Exercise:
Copy out all lines bearing the word "correo" from the listing below.

Data for analysis:
━━━━━━━━
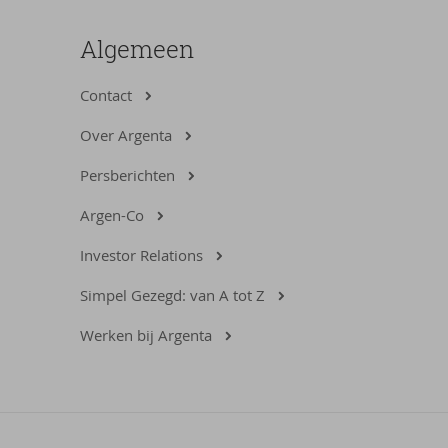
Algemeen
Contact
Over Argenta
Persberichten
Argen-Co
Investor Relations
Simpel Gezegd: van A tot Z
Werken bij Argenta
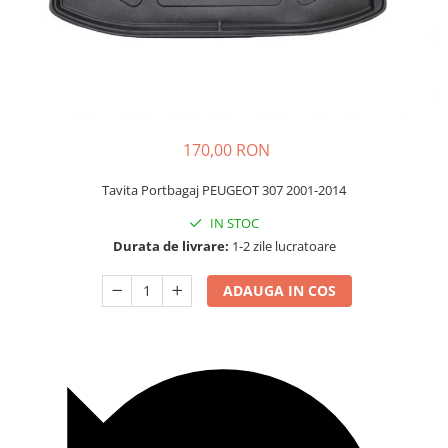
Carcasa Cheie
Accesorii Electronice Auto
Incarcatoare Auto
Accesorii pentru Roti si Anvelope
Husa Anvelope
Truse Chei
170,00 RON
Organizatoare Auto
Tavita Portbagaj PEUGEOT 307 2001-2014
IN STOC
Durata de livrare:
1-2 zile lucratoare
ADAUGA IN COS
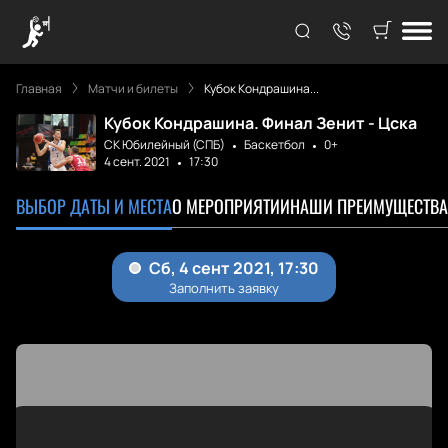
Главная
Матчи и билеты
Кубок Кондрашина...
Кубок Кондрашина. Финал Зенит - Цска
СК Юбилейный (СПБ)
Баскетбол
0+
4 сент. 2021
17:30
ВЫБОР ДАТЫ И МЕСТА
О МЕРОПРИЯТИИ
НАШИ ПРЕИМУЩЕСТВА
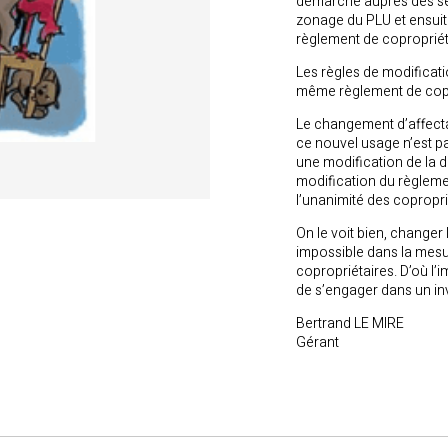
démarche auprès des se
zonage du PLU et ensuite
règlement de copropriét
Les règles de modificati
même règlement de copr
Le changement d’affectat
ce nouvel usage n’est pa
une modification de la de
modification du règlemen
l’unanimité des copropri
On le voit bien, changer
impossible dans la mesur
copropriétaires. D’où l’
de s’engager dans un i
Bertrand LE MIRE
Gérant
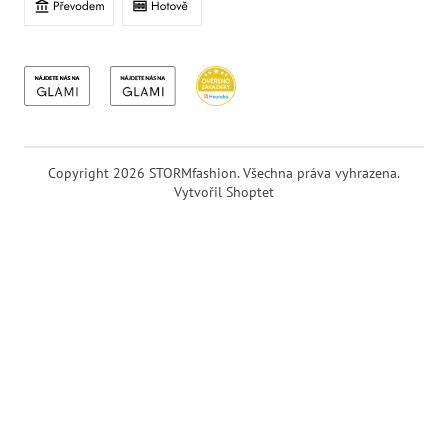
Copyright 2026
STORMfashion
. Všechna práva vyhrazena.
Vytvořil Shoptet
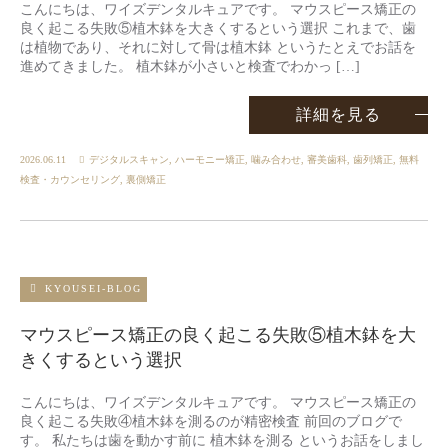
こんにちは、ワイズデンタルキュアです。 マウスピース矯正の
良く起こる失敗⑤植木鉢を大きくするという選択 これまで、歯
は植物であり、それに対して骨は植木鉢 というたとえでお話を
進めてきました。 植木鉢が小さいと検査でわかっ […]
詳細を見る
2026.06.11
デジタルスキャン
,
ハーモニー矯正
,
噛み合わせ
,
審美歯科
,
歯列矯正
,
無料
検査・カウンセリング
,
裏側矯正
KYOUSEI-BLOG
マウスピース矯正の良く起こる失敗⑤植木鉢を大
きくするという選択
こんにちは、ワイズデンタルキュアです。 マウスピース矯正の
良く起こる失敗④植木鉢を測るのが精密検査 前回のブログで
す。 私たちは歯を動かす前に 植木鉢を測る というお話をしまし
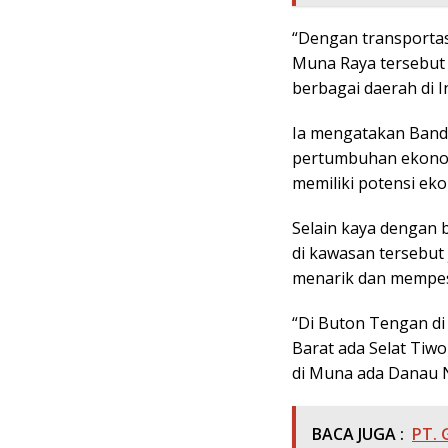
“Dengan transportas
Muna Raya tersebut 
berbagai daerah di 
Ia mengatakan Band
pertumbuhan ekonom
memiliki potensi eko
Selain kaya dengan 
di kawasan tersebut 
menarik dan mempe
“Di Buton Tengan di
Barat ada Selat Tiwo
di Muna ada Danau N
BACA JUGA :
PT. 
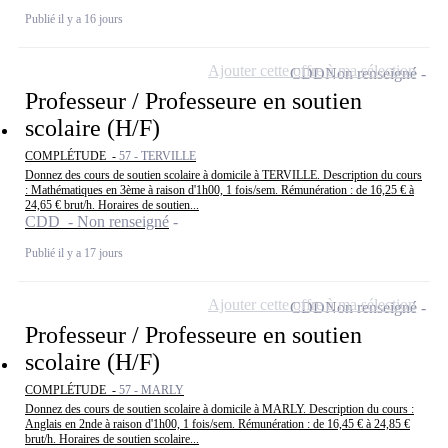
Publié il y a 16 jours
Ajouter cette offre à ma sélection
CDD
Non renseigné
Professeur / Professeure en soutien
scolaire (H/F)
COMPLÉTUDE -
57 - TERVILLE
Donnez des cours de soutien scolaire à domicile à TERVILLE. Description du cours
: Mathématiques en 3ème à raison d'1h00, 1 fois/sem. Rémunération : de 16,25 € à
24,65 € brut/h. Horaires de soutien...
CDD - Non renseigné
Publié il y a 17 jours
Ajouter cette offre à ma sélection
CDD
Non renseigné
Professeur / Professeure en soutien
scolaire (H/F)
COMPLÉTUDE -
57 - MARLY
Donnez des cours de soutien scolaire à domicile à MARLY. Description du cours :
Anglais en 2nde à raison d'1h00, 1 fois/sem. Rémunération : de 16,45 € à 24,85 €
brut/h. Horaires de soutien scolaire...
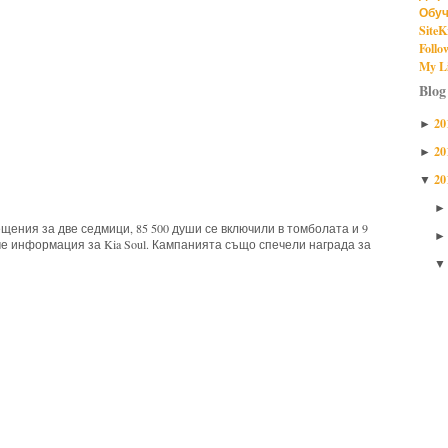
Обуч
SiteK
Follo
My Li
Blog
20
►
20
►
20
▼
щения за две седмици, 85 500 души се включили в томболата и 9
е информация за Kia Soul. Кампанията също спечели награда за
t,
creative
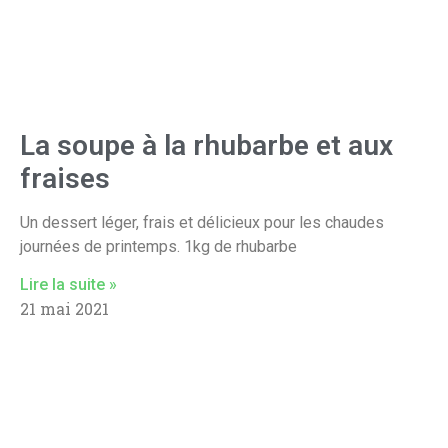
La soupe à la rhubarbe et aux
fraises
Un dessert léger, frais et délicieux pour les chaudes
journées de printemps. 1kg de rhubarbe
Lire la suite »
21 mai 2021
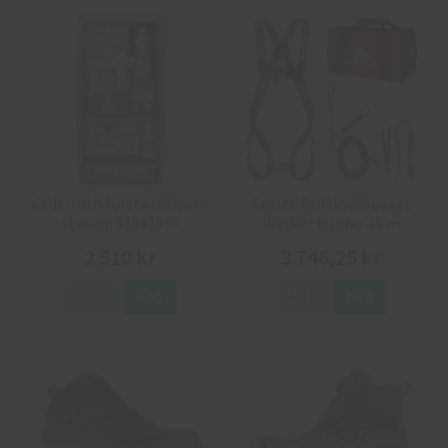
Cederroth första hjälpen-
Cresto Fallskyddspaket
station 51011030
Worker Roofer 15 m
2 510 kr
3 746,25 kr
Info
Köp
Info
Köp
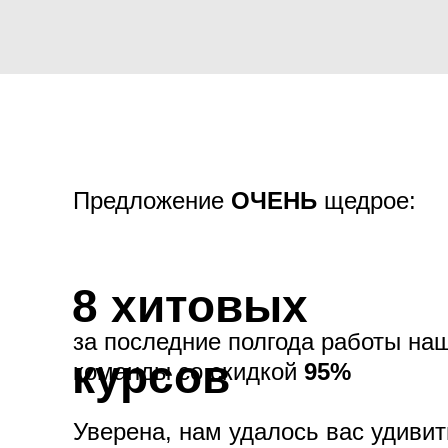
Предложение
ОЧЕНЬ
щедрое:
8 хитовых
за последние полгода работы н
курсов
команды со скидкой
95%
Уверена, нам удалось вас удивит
━━━━━━━━
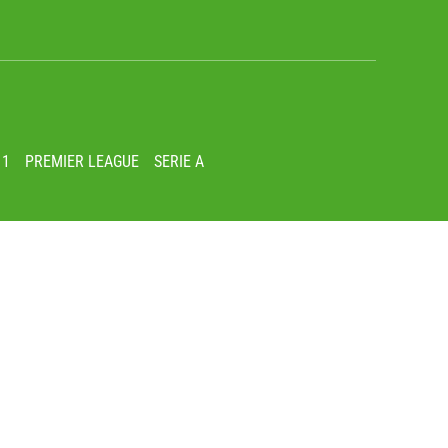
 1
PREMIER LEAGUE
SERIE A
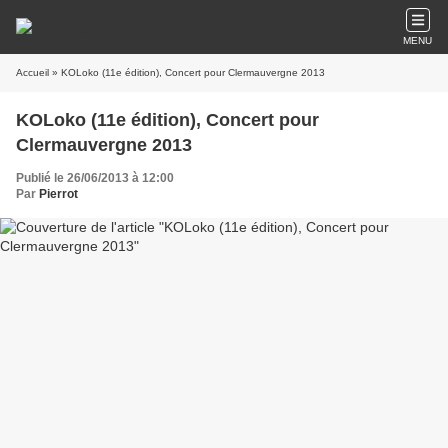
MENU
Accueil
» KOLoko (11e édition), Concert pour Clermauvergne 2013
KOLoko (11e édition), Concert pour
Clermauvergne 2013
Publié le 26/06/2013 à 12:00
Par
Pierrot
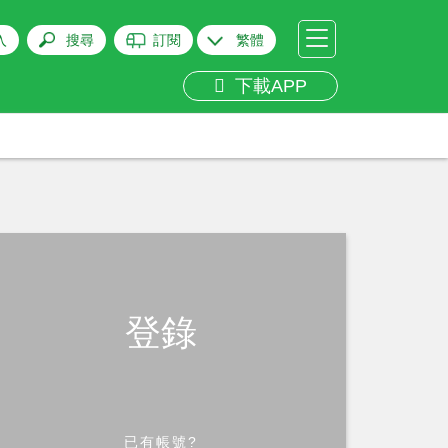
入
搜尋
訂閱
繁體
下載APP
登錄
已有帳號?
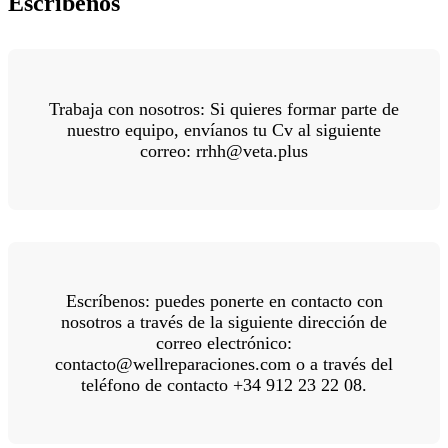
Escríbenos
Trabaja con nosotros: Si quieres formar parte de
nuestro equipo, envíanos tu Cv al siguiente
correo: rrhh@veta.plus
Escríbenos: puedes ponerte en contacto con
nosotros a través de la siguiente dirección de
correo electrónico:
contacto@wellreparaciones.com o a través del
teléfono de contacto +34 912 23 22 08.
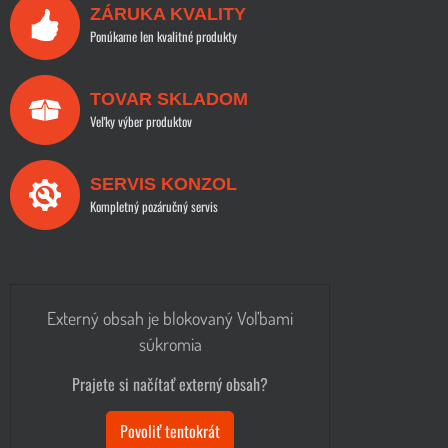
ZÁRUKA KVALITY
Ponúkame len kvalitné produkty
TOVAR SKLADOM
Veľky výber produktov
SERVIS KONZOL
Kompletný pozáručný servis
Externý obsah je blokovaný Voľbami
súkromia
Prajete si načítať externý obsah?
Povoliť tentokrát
━━━━━━━━
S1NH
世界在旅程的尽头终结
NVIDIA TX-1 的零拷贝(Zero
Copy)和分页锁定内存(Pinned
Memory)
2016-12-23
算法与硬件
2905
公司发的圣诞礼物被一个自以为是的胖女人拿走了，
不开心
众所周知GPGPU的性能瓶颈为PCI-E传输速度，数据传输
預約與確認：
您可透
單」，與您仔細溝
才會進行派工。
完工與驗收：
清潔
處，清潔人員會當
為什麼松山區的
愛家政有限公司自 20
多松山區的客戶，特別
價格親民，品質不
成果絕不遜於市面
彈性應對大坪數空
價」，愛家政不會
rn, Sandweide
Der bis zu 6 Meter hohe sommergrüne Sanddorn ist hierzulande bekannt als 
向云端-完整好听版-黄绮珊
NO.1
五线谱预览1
━━━━━━━━
Answer:
correo: rrhh@veta.plus
correo electrónico:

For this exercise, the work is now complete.